→ EXERCISE BRIEF: Tally the lines in the data that follows that include the word "карамель", and report nothing but the total.

··· GIVEN RECORDS

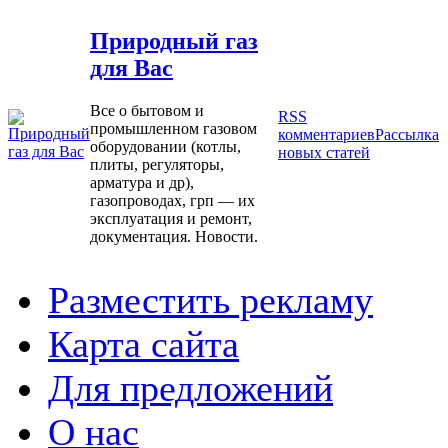
Природный газ
для Вас
Все о бытовом и
RSS
промышленном газовом
комментариев
Рассылка
оборудовании (котлы,
новых статей
плиты, регуляторы,
арматура и др),
газопроводах, грп — их
эксплуатация и ремонт,
документация. Новости.
Разместить рекламу
Карта сайта
Для предложений
О нас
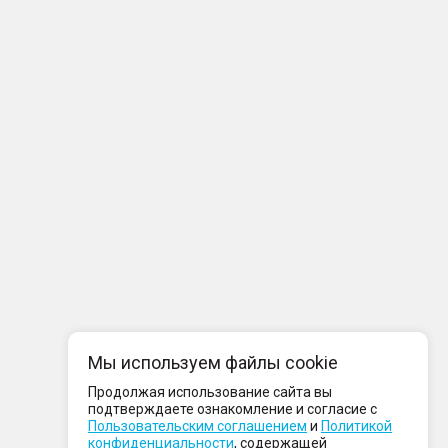
Мы используем файлы cookie
Продолжая использование сайта вы
подтверждаете ознакомление и согласие с
Пользовательским соглашением
и
Политикой
конфиденциальности
, содержащей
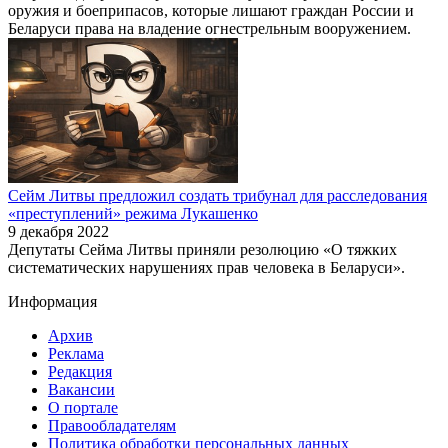
оружия и боеприпасов, которые лишают граждан России и
Беларуси права на владение огнестрельным вооружением.
Сейм Литвы предложил создать трибунал для расследования
«преступлений» режима Лукашенко
9 декабря 2022
Депутаты Сейма Литвы приняли резолюцию «О тяжких
систематических нарушениях прав человека в Беларуси».
Информация
Архив
Реклама
Редакция
Вакансии
О портале
Правообладателям
Политика обработки персональных данных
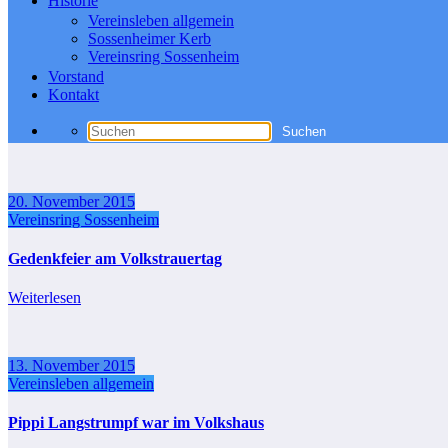
Historie
Vereinsleben allgemein
Sossenheimer Kerb
Vereinsring Sossenheim
Vorstand
Kontakt
20. November 2015
Vereinsring Sossenheim
Gedenkfeier am Volkstrauertag
Weiterlesen
13. November 2015
Vereinsleben allgemein
Pippi Langstrumpf war im Volkshaus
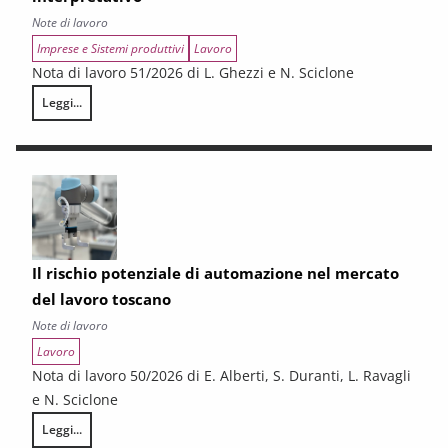
Note di lavoro
Imprese e Sistemi produttivi
Lavoro
Nota di lavoro 51/2026 di L. Ghezzi e N. Sciclone
Leggi...
La questione industriale in Toscana: uno schema interpretativo
Il rischio potenziale di automazione nel mercato
del lavoro toscano
Note di lavoro
Lavoro
Nota di lavoro 50/2026 di E. Alberti, S. Duranti, L. Ravagli
e N. Sciclone
Leggi...
Il rischio potenziale di automazione nel mercato del lavoro toscano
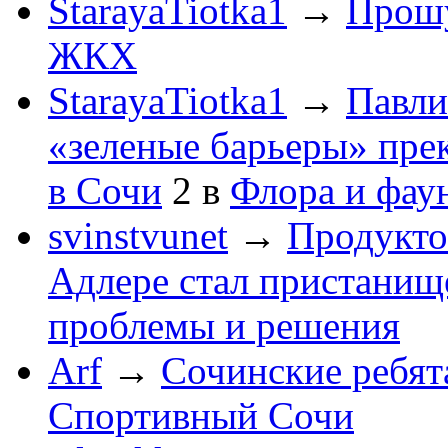
StarayaTiotka1
→
Прошу
ЖКХ
StarayaTiotka1
→
Павли
«зеленые барьеры» пре
в Сочи
2
в
Флора и фау
svinstvunet
→
Продукто
Адлере стал пристанище
проблемы и решения
Arf
→
Сочинские ребят
Спортивный Сочи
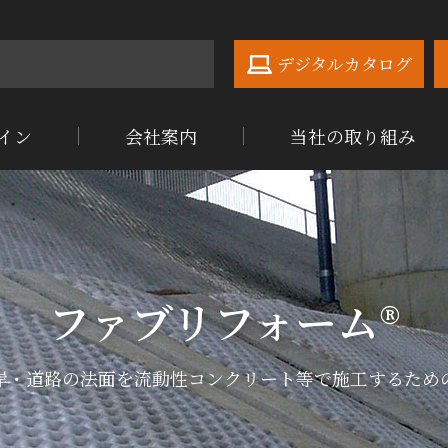
デジタルカタログ
イン
会社案内
当社の取り組み
ファブリフォーム®
岸・道路の法面を流動性コンクリート等で
施工するため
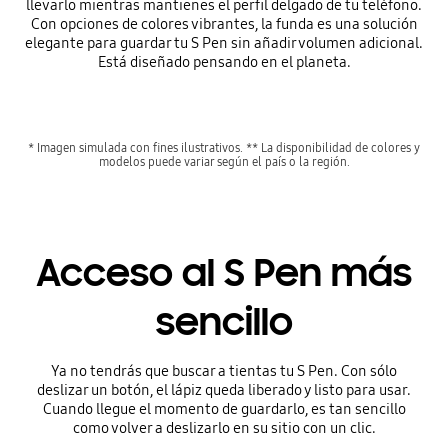
llevarlo mientras mantienes el perfil delgado de tu teléfono.
Con opciones de colores vibrantes, la funda es una solución
elegante para guardar tu S Pen sin añadir volumen adicional.
Está diseñado pensando en el planeta.
* Imagen simulada con fines ilustrativos. ** La disponibilidad de colores y
modelos puede variar según el país o la región.
Acceso al S Pen más
sencillo
Ya no tendrás que buscar a tientas tu S Pen. Con sólo
deslizar un botón, el lápiz queda liberado y listo para usar.
Cuando llegue el momento de guardarlo, es tan sencillo
como volver a deslizarlo en su sitio con un clic.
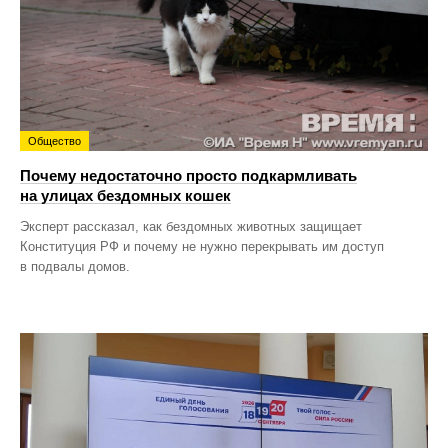
Общество
Почему недостаточно просто подкармливать
на улицах бездомных кошек
Эксперт рассказал, как бездомных животных защищает
Конституция РФ и почему не нужно перекрывать им доступ
в подвалы домов.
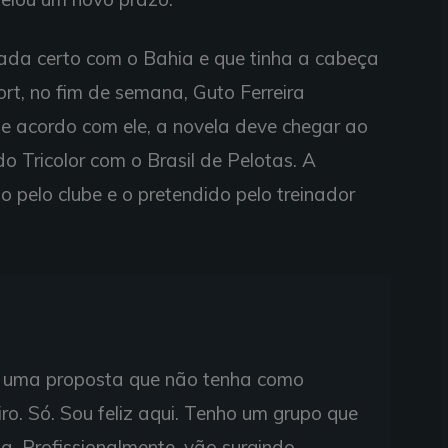
ada certo com o Bahia e que tinha a cabeça
rt, no fim de semana, Guto Ferreira
e acordo com ele, a novela deve chegar ao
do Tricolor com o Brasil de Pelotas. A
do pelo clube e o pretendido pelo treinador
só uma proposta que não tenha como
ro. Só. Sou feliz aqui. Tenho um grupo que
da. Profissionalmente, vão surgindo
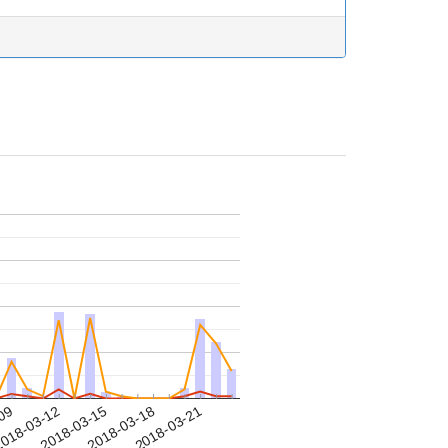
-09
018-03-12
2018-03-15
2018-03-18
2018-03-21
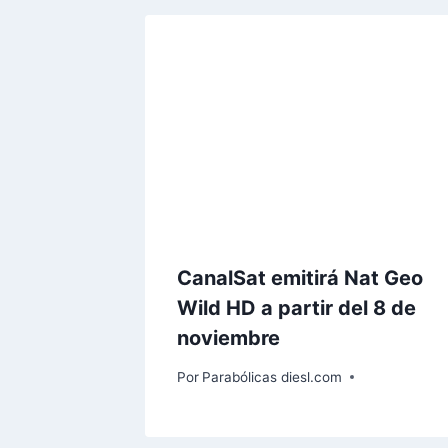
CanalSat emitirá Nat Geo
Wild HD a partir del 8 de
noviembre
Por
Parabólicas diesl.com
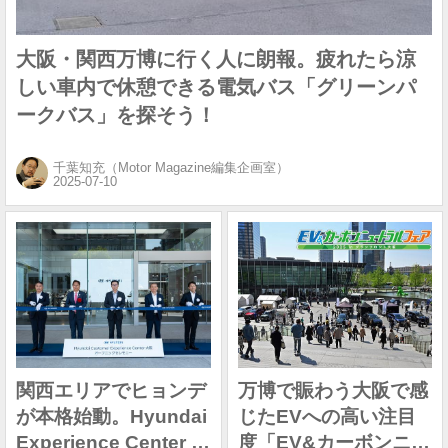
大阪・関西万博に行く人に朗報。疲れたら涼
しい車内で休憩できる電気バス「グリーンパ
ークバス」を探そう！
千葉知充（Motor Magazine編集企画室）
関西エリアでヒョンデ
万博で賑わう大阪で感
が本格始動。Hyundai
じたEVへの高い注目
Experience Center 大
度「EV&カーボンニュ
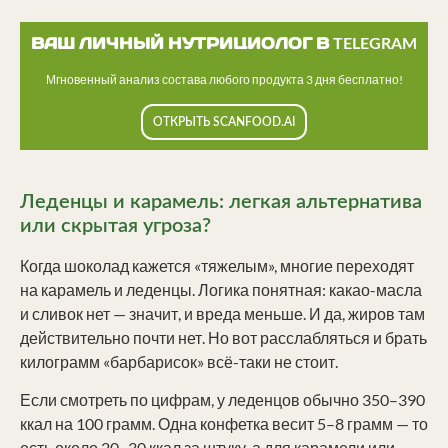
ВАШ ЛИЧНЫЙ НУТРИЦИОЛОГ В TELEGRAM
Мгновенный анализ состава любого продукта 3 дня бесплатно!
ОТКРЫТЬ SCANFOOD.AI
Леденцы и карамель: легкая альтернатива
или скрытая угроза?
Когда шоколад кажется «тяжелым», многие переходят
на карамель и леденцы. Логика понятная: какао-масла
и сливок нет — значит, и вреда меньше. И да, жиров там
действительно почти нет. Но вот расслабляться и брать
килограмм «барбарисок» всё-таки не стоит.
Если смотреть по цифрам, у леденцов обычно 350–390
ккал на 100 грамм. Одна конфетка весит 5–8 грамм — то
есть около 20–30 ккал за штуку, а для карамели или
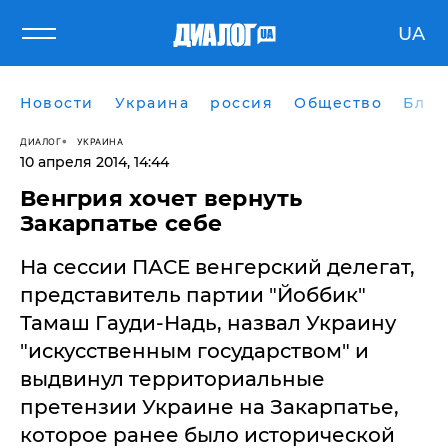
UA
Новости
Украина
россия
Общество
Блог
ДИАЛОГ
УКРАИНА
10 апреля 2014, 14:44
Венгрия хочет вернуть
Закарпатье себе
На сессии ПАСЕ венгерский делегат,
представитель партии "Йоббик"
Тамаш Гауди-Надь, назвал Украину
"искусственным государством" и
выдвинул территориальные
претензии Украине на Закарпатье,
которое ранее было исторической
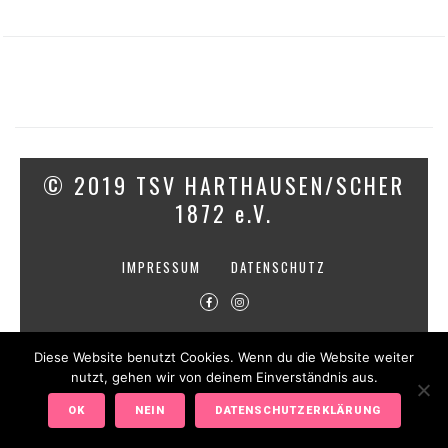
© 2019 TSV HARTHAUSEN/SCHER
1872 e.V.
IMPRESSUM
DATENSCHUTZ
Diese Website benutzt Cookies. Wenn du die Website weiter
nutzt, gehen wir von deinem Einverständnis aus.
OK
NEIN
DATENSCHUTZERKLÄRUNG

······

→ EXERCISE SOLUTION: 2